Es war vier Tage nach der Beerdigung. Die Drei hatten das Grab besucht und stiegen langsam im Glanz der Abendsonne nach Pau hinunter — Marie schweigend und in sich versunken, Hinko und Inge trotz aller Trauer in Schauen und Genießen vertieft. Diese paradiesische Welt nahm aller Trauer den Stachel, sie erhob die Herzen und predigte Hoffnung und Lebensfreude mit flammenden Zungen. Und all diese Schönheit wurde nun im Scheiden genossen. Die Rückreise nach Deutschland sollte in den nächsteil Tagen angetreten werden, da Marie eine Ortsveränderung nottat.
Da fragte Marie plötzlich^ ob Hinko und Inge ihren Vater wirklich lieb gehabt hätten. Sie begriffen die Frage nicht, aber sie bejahten schnell und gleichzeitig. „Ich meine, so lieb, daß ihr ihm ein schweres Unrecht verzeihen könntet? Er hat auf diese Verzeihung gehofft, so lange er mit klaren Sinnen hoffen konnte, und er hat für sein Unrecht eine schwerere Buße erduldet, als irgend ein Mensch sie ihm hätte auferlegen können. Freilich seid ihr es nicht allein, deren Verzeihung ihm in die Ewigkeit
Nachfolgen soll. Horst und Paul — und Horst vor allem müßten die Kraft zur Versöhnung haben."
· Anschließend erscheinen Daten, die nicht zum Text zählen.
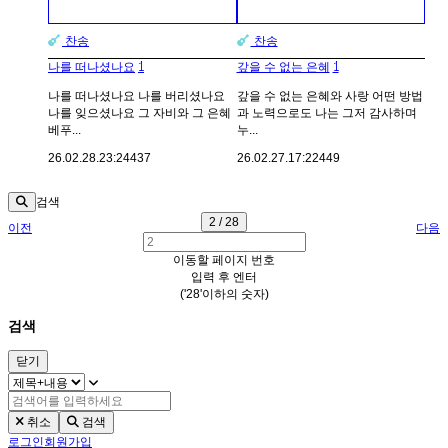
찬송
찬송
1
1
나를 떠나셨나요
갚을 수 없는 은혜
나를 떠나셨나요 나를 버리셨나요
갚을 수 없는 은혜와 사랑 어떤 방법
나를 잊으셨나요 그 자비와 그 은혜
과 노력으로도 나는 그저 감사하며
베푸...
누...
26.02.28.
23:24
437
26.02.27.
17:22
449
검색
2 / 28
이전
다음
이동할 페이지 번호
입력 후 엔터
('28'이하의 숫자)
검색
닫기
취소
검색
로그인
회원가입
„An Horst darfst du nicht zweifeln," antwortete Inge eifrig, „und Paul ist deinem Vater zu großem Dank verpflichtet."
Marie blieb stehen, und nun trat wieder der harte Zug in das schöne Gesicht. „Das ist nicht wahr!" Es klang fast wie ein Aufschrei. „Keiner ist dem Toten zu Dank verpflichtet — ihr alle nicht, die ihr ihm verzeihen sollt."
Nun blieb auch Inge stehen. „Aber er hat doch —." „Du wirst alles begreifen, wenn du weißt, was mein Vater euch getan hat."
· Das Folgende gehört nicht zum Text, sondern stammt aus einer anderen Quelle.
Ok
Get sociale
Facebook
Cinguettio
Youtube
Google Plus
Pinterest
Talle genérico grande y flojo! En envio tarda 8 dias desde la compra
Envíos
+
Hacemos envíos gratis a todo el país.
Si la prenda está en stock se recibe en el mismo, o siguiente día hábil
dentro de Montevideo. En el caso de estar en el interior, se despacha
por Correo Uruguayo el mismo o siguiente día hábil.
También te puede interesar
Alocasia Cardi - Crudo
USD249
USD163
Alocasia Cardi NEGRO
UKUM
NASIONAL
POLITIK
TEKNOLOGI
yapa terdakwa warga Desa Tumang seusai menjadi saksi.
Nun fiel es Inge wieder ein, mit welchen Mutmaßungen die Beileidskundgebung Bergs von Manders und den Brüdern ausgenommen worden war. Sollten sie damals das Rechte getroffen, sollte Berg wirklich den Tod ihres armen Vaters verschuldet haben? Sie sah Marie angstvoll an, und Marie verstand die stumme Frage. „Ich sehe, du verstehst mich," sagte sie leise. „Aber laßt uns gehen, vielleicht kannst du begreifen, was dir jetzt unfaßbar ist, wenn du erst alles weißt."
Nun saßen sie im Hotelzimmer beisammen. Inge hatte das Bekenntnis Bergs gelesen, sie ließ den Kopf auf die engbeschriebenen Blätter sinken und weinte herzzerbrechend. Wie unendlich viel Unheil war doch aus dieser Lüge über sie alle gekommen, und wie furchtbar hatte sie in ihren Folgen sich an dem einen selbst gerächt, der sich ihrer zu seinem Vorteil bedient hatte.
Marie saß still abseits auf einem Stuhl. Sie tat nichts, Inge zu beruhigen ; sie hatte fast die Empfindung, daß sie an ihres Vaters Stelle gerichtet werde, und sie wollte nichts tun, den Spruch zu beeinflussen. Als Inge sich endlich so weit gefaßt hatte, daß sie zu sprechen vermochte, stand sie auf und sah mit tiefem Mitleid aus Marie. „Du Aermste," sagte sie leise, „was mußt du gelitten haben, seit du das wußtest!"